决策树或者随机森林能够直接处理missing data吗?还是需要做预处理?
2个回答
一。决策树/随机森林(RF)直接处理missing data的方法:
1.CART中可用surrogate splits,但是根据Random Survival Forests,RF不推荐surrogate splits。
"Although surrogate splitting works well for trees, the method may not be well suited for forests. Speed is one issue. Finding a surrogate split is computationally intensive and may become infeasible when growing a large number of trees, especially for fully saturated trees used by forests. Further, surrogate splits may not even be meaningful in a forest paradigm. RF randomly selects variables when splitting a node and, as such, variables within a node may be uncorrelated, and a reasonable surrogate split may not exist. Another concern is that surrogate splitting alters the interpretation of a variable, which affects measures such as VIMP."
2.用C4.5代替CART,C4.5计算information gain时没直接用到missing data。

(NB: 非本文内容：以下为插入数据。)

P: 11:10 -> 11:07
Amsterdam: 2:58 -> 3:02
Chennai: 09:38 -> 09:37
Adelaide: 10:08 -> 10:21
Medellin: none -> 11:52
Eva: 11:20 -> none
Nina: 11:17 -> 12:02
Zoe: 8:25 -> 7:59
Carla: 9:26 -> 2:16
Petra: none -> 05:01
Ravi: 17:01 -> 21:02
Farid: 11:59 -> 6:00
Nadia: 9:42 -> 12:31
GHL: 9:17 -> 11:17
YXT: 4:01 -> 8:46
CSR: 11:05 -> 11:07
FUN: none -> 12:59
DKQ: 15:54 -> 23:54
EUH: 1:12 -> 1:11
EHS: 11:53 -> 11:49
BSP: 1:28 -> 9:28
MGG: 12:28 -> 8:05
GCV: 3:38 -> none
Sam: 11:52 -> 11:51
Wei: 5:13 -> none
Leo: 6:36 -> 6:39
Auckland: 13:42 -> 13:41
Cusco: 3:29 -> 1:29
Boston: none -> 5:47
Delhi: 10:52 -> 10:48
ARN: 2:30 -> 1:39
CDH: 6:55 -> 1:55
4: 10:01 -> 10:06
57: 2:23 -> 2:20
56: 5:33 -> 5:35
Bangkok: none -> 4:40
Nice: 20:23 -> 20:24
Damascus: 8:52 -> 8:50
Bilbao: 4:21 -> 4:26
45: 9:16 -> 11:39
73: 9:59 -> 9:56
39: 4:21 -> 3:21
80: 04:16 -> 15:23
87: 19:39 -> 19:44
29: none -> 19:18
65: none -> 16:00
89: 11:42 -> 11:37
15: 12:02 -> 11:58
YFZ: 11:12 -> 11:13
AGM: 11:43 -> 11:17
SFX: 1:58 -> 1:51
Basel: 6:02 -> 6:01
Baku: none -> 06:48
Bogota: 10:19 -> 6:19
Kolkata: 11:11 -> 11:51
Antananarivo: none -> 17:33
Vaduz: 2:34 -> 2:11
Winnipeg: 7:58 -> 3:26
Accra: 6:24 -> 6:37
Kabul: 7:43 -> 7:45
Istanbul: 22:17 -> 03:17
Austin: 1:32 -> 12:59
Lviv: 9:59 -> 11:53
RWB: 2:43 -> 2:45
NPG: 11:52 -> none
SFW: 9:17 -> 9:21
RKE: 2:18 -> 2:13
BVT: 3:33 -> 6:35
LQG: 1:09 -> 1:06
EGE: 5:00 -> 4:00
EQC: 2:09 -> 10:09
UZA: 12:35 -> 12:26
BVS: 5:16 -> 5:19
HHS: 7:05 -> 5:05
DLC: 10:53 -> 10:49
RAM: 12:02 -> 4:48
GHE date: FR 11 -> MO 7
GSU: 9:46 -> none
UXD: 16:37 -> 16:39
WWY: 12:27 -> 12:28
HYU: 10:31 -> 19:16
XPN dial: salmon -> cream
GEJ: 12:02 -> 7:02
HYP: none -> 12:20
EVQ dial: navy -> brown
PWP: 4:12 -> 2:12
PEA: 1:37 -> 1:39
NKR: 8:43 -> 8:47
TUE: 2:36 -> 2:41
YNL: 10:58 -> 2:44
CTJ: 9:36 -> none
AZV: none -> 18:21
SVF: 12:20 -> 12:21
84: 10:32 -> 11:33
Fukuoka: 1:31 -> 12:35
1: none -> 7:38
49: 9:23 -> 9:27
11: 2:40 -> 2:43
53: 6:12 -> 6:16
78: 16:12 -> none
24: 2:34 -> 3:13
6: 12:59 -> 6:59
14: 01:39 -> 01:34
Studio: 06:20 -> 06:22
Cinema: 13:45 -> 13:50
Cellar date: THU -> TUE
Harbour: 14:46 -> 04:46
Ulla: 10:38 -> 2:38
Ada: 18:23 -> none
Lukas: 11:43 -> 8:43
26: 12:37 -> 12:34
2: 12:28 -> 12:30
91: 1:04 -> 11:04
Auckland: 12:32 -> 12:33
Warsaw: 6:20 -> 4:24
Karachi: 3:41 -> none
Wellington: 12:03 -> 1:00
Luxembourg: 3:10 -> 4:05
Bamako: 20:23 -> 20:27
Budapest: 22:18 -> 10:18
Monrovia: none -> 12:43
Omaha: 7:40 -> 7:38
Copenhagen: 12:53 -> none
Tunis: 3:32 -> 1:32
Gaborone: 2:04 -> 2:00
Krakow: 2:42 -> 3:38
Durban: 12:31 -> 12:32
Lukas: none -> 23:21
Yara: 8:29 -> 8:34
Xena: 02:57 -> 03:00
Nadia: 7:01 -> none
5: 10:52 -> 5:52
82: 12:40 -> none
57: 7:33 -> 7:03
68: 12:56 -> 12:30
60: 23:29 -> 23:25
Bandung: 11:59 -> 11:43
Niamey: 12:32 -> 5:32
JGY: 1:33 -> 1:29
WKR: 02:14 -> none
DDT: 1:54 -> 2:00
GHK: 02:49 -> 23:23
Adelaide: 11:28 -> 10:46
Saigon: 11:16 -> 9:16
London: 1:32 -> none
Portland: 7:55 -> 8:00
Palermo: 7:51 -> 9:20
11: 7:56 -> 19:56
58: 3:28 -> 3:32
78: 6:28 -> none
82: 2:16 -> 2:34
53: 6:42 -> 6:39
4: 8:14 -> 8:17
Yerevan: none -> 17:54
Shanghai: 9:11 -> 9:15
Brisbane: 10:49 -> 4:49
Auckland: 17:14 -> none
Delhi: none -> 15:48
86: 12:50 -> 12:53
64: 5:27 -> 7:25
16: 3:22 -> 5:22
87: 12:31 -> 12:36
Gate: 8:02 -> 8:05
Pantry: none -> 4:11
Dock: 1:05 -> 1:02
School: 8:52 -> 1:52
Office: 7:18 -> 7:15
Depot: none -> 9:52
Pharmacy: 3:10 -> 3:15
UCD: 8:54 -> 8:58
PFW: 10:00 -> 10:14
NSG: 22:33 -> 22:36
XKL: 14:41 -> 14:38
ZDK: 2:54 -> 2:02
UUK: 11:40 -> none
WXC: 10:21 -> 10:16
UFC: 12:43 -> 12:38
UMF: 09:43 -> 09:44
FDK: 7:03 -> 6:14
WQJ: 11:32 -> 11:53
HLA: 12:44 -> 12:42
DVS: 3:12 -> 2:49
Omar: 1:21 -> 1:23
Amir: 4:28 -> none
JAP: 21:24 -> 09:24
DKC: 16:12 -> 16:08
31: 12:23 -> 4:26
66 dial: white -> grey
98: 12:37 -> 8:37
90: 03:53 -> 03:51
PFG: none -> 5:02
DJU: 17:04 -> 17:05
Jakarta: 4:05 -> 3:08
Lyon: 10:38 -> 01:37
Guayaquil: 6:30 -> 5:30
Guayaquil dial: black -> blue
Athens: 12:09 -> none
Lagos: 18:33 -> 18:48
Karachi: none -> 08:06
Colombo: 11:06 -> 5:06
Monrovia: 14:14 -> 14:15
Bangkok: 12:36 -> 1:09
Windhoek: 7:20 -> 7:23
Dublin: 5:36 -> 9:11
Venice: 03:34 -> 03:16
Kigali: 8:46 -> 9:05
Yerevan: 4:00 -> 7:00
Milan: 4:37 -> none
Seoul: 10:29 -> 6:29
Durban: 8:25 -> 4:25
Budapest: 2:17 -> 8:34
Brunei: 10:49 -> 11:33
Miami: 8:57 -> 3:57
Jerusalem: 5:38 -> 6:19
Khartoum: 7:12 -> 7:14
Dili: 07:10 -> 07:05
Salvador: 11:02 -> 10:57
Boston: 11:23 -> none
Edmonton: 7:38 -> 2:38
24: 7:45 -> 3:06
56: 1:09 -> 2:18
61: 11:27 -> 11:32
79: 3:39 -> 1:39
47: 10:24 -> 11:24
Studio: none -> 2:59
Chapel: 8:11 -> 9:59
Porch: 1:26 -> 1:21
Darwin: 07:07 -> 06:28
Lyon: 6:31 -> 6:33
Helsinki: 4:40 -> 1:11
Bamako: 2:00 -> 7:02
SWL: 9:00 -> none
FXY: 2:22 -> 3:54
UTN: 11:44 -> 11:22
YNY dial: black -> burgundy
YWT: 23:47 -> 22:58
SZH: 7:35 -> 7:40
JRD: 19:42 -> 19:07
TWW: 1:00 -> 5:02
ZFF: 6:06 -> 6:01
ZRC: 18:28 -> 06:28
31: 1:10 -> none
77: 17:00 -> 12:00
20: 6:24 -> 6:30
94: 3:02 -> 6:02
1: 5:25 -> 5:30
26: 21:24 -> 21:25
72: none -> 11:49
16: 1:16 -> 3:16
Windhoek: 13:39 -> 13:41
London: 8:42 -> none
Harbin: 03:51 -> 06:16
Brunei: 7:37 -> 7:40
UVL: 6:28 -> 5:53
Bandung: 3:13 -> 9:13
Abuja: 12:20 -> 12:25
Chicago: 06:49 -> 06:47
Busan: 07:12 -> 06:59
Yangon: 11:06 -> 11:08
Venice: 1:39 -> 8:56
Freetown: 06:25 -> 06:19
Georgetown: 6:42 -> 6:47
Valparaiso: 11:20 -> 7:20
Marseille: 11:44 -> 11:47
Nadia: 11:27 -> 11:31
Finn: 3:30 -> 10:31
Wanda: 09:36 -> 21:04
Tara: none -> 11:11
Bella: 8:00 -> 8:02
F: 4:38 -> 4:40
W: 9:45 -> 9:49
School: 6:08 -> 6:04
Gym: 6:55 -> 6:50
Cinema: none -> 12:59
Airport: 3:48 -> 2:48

二。或者用填值(imputation)的方法预处理:
1.用average/median/mode填;或根据原始的RF,用加权后的average/median/mode填,权重是missing data point和其他data point的相识度。
2.用复杂算法去估计missing data,比如R中SVDmiss,交替地算SVD和填值。还有missRanger和missForest,交替的填值和进行随机森林。
3.这里提到"on the fly imputation" (OTFI),随机地填其他数据点中出现过的值,但是填充的值不用于split的计算。
4.Handling missing data in trees: surrogate splits or statistical imputation ?其中说填值方法计算量小,效果好。
我的理解是最好用填值,因为填值和训练是独立的两个步骤,填值后数据比较稳定,利于分析,且训练计算量小。对于决策树可以不用填值,但是随机森林需要填值。